Note
Go to the end to download the full example code
FP8 Attention Example#
This example demonstrates how to implement a scaled dot-product attention using FP8 precision in Helion.
Imports#
from __future__ import annotations
import math
from typing import Callable
import torch
import helion
from helion._testing import DEVICE
from helion._testing import run_example
import helion.language as hl
@helion.kernel(static_shapes=True)
def fp8_attention_kernel(
q: torch.Tensor, # [batch*heads, seq, dim]
k: torch.Tensor, # [batch*heads, seq, dim]
v: torch.Tensor, # [batch*heads, dim, seq] - pre-transposed
batch: int,
heads: int,
) -> torch.Tensor:
"""
Computes scaled dot-product attention using FP8 precision.
Implements the attention with FP8 tensors for improved performance and memory efficiency.
Args:
q: Query tensor of shape [batch*heads, seq, dim] in FP8 format
k: Key tensor of shape [batch*heads, seq, dim] in FP8 format
v: Value tensor of shape [batch*heads, dim, seq] (pre-transposed) in FP8 format
batch: Number of batches
heads: Number of attention heads
Returns:
Output tensor of shape [batch, heads, seq_len, head_dim] in FP8 format
"""
batch_heads = q.size(0)
seq_len = q.size(1)
head_dim = q.size(2)
# Output tensor with 4D shape in FP8 format
out = torch.empty(
[batch, heads, seq_len, head_dim], dtype=torch.float8_e4m3fn, device=q.device
)
# Scale factor for attention
sm_scale = 1.0 / math.sqrt(float(head_dim))

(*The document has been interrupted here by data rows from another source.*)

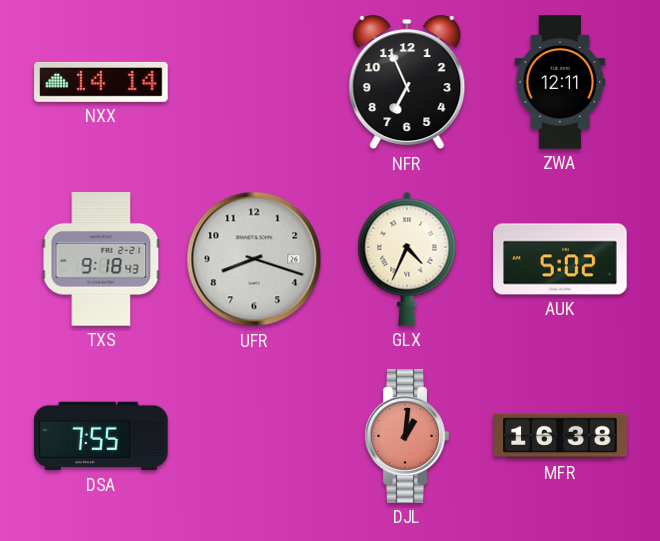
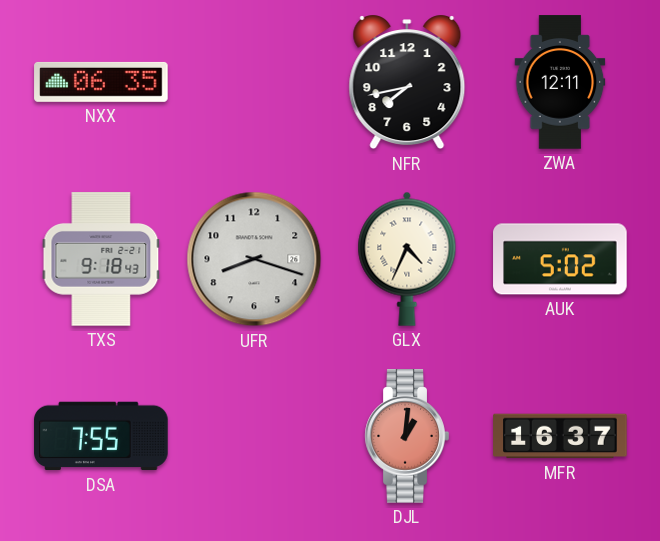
NXX: 14:14 -> 06:35
NFR: 6:56 -> 7:43
MFR: 16:38 -> 16:37
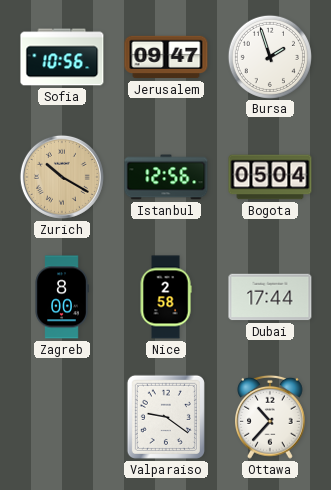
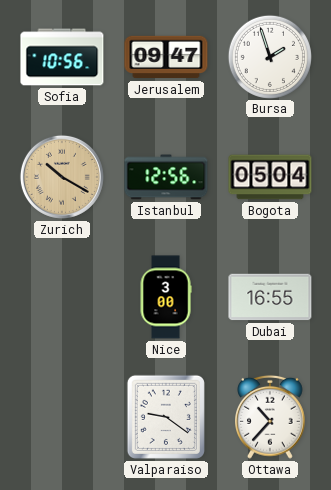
Zagreb: 8:00 -> none
Nice: 2:58 -> 3:00
Dubai: 17:44 -> 16:55
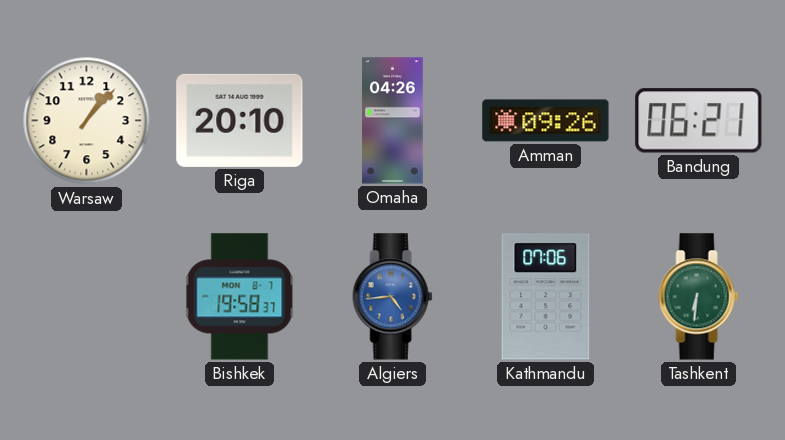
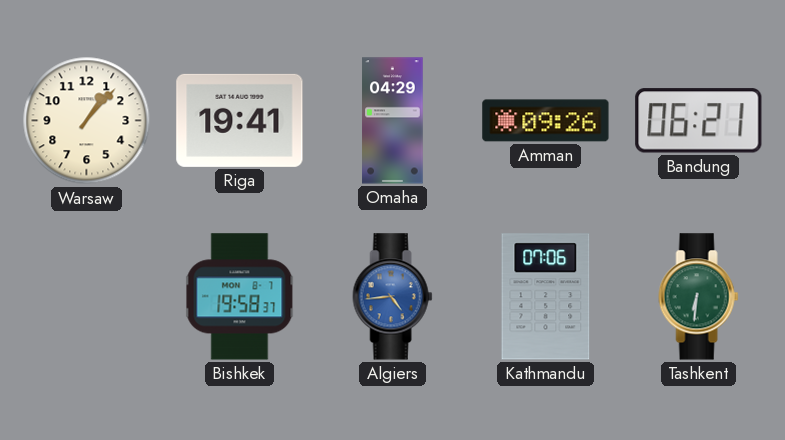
Riga: 20:10 -> 19:41
Omaha: 04:26 -> 04:29
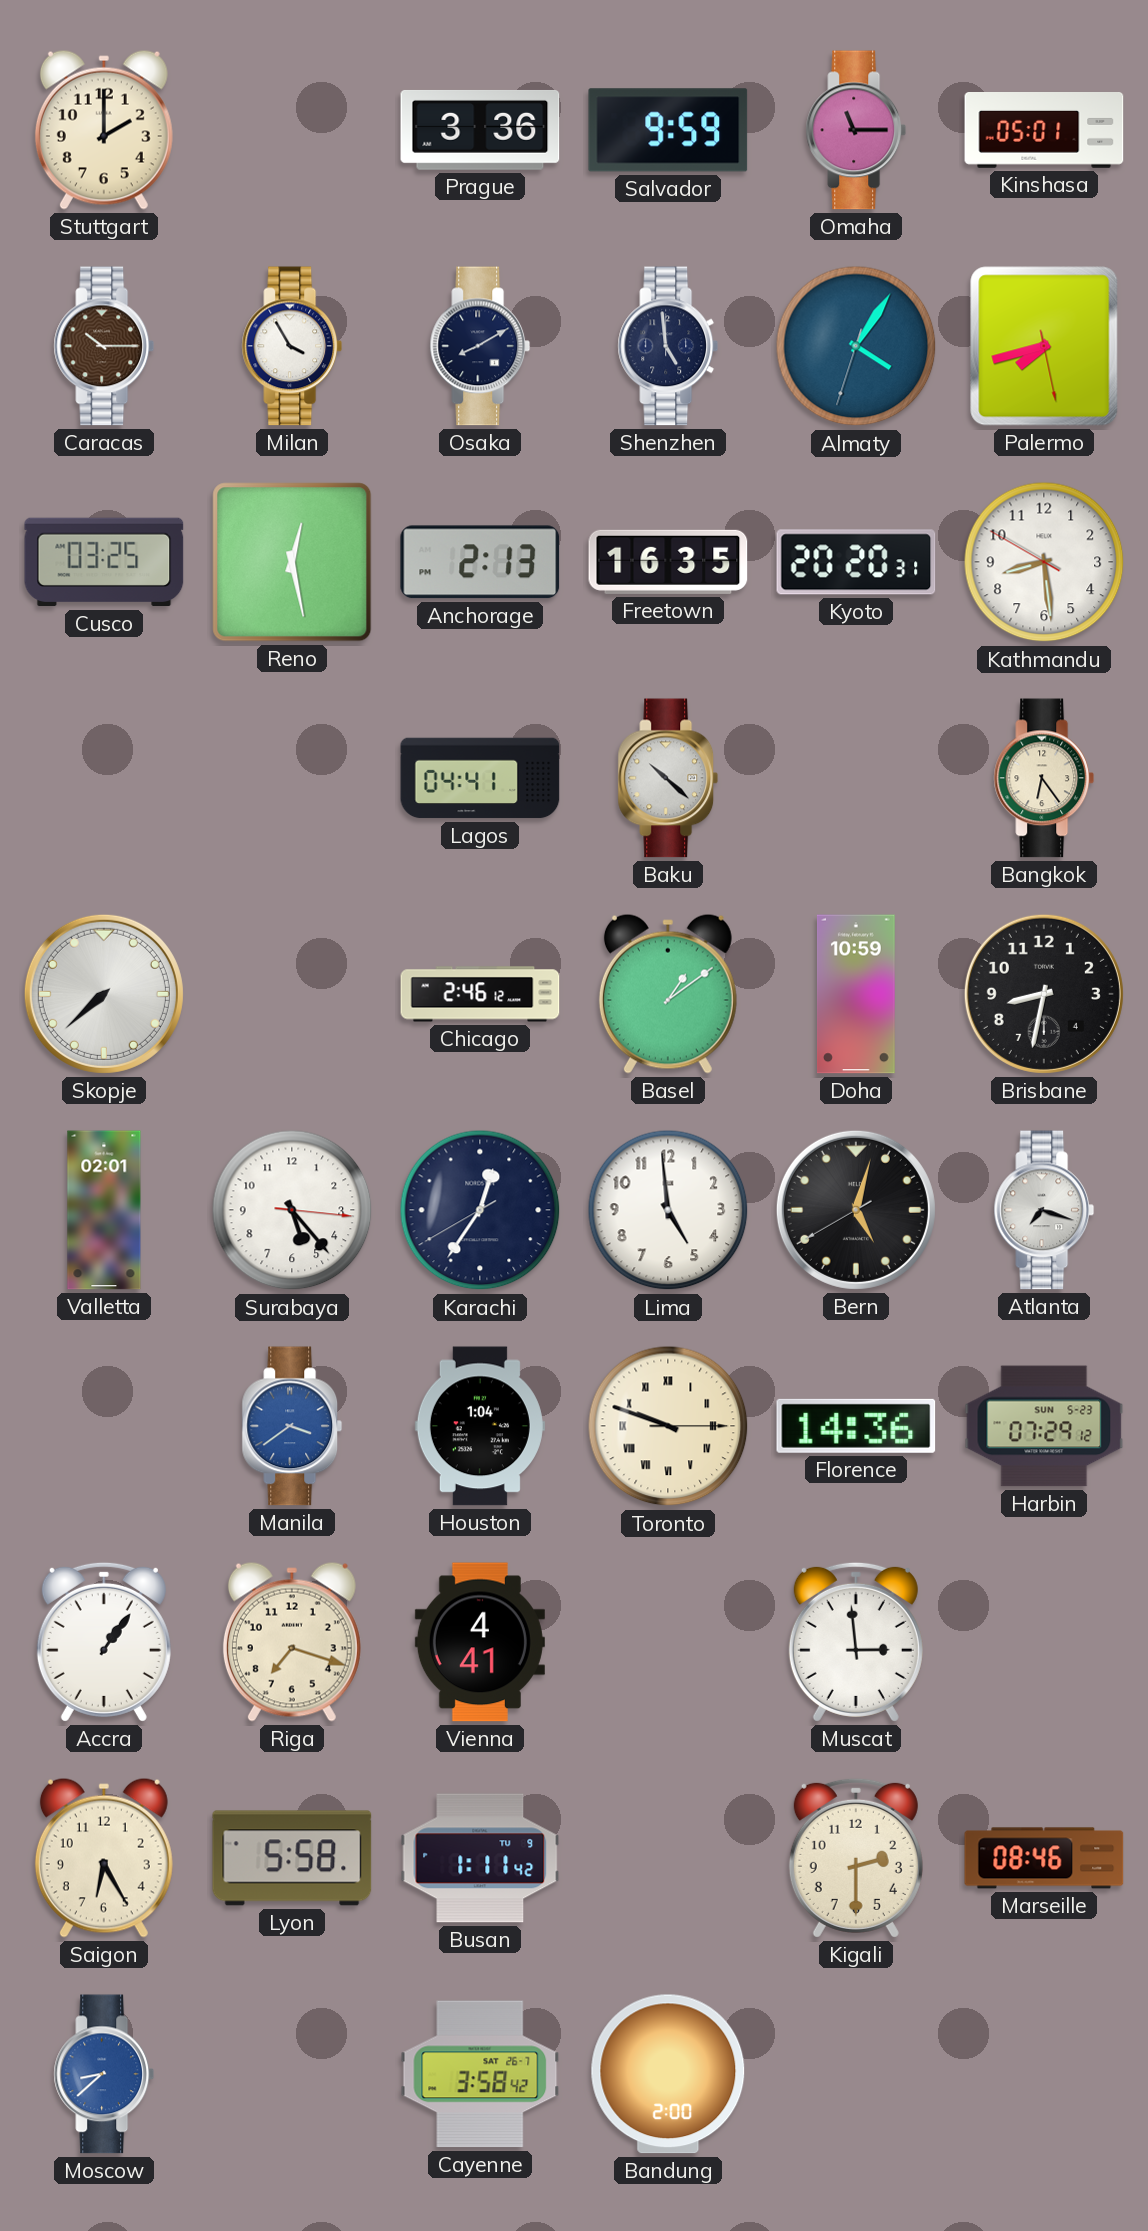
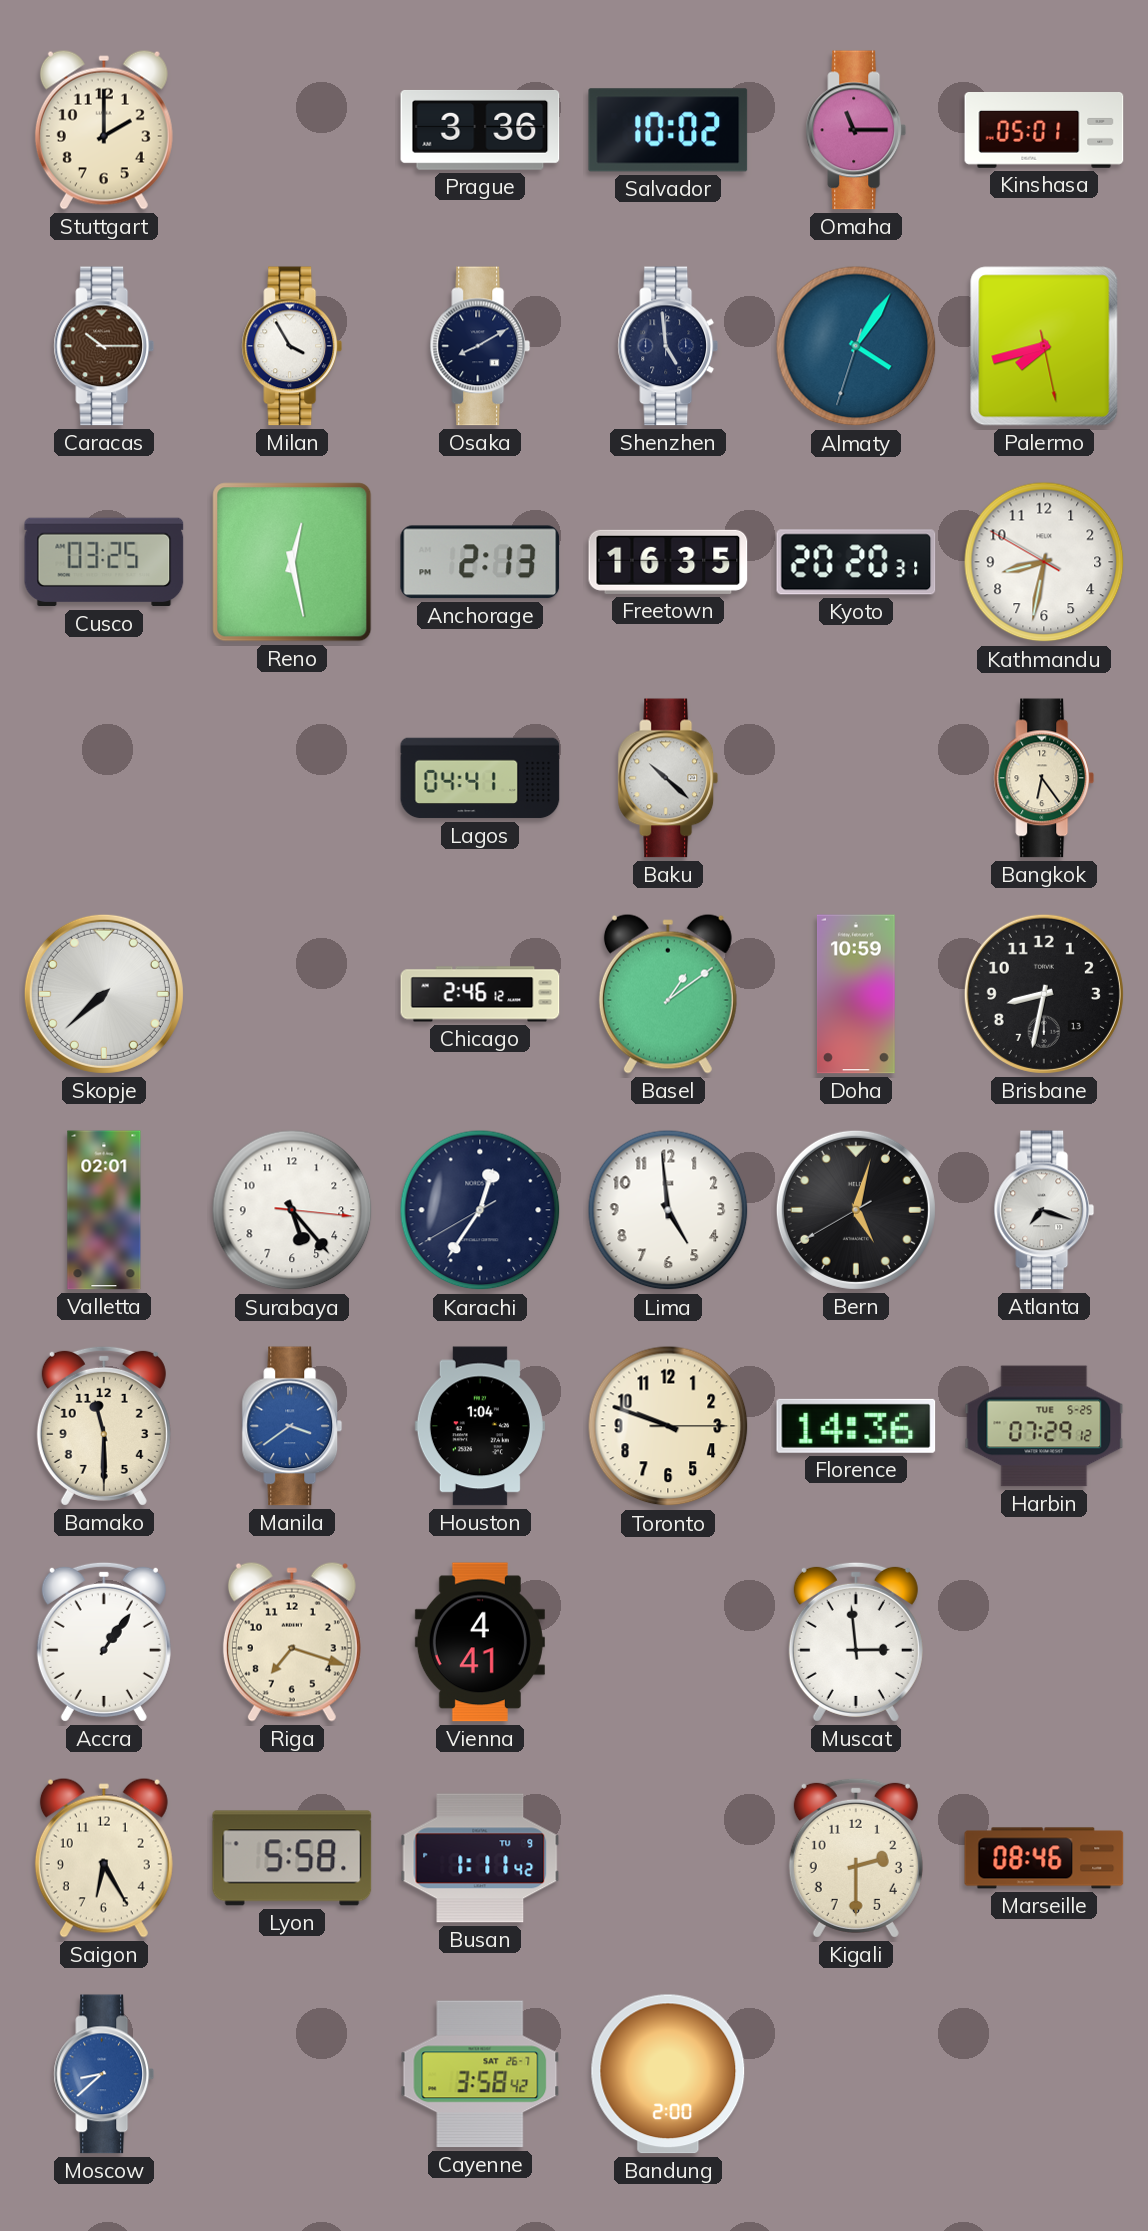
Salvador: 9:59 -> 10:02
Kathmandu: 8:28 -> 8:31
Brisbane date: 4 -> 13
Bamako: none -> 11:30
Toronto numerals: Roman -> Arabic
Harbin date: SUN 5-23 -> TUE 5-25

# Triton kernel multiplies sm_scale by 1.44269504 (1/log(2)) for exp2
sm_scale = sm_scale * 1.44269504
# Process each batch*head in parallel
for bh in hl.grid(batch_heads):
# Calculate batch and head indices
b = bh // heads
h = bh % heads
# Process each query position
for tile_m in hl.tile(seq_len):
# Initialize for online softmax
m_i = hl.full([tile_m], float("-inf"), dtype=torch.float32)
l_i = hl.full([tile_m], 0.0, dtype=torch.float32)
acc = hl.zeros([tile_m, head_dim], dtype=torch.float32)
# Load query tile - keep in FP8
q_tile = q[bh, tile_m, :] # [tile_m, dim]
# Compute attention scores for all keys
for tile_n in hl.tile(seq_len):
# Load key tile and transpose for Q @ K^T
k_tile = k[bh, tile_n, :] # [tile_n, dim] - keep in FP8
k_tile_t = k_tile.transpose(0, 1) # [dim, tile_n]
# Compute Q @ K^T with FP8 inputs, result in FP32
qk = hl.dot(q_tile, k_tile_t) # [tile_m, tile_n]
# Scale QK scores first
qk_scaled = qk * sm_scale # [tile_m, tile_n]
# Compute max of scaled scores
qk_max = torch.amax(qk_scaled, dim=-1) # [tile_m]
# Update global max
m_new = torch.maximum(m_i, qk_max)
# Shift by max for numerical stability
qk_shifted = qk_scaled - m_new[:, None]
# Use exp2 to match Triton kernel's implementation
# Note: Triton kernel already multiplies sm_scale by 1.44269504
p = torch.exp2(qk_shifted) # [tile_m, tile_n]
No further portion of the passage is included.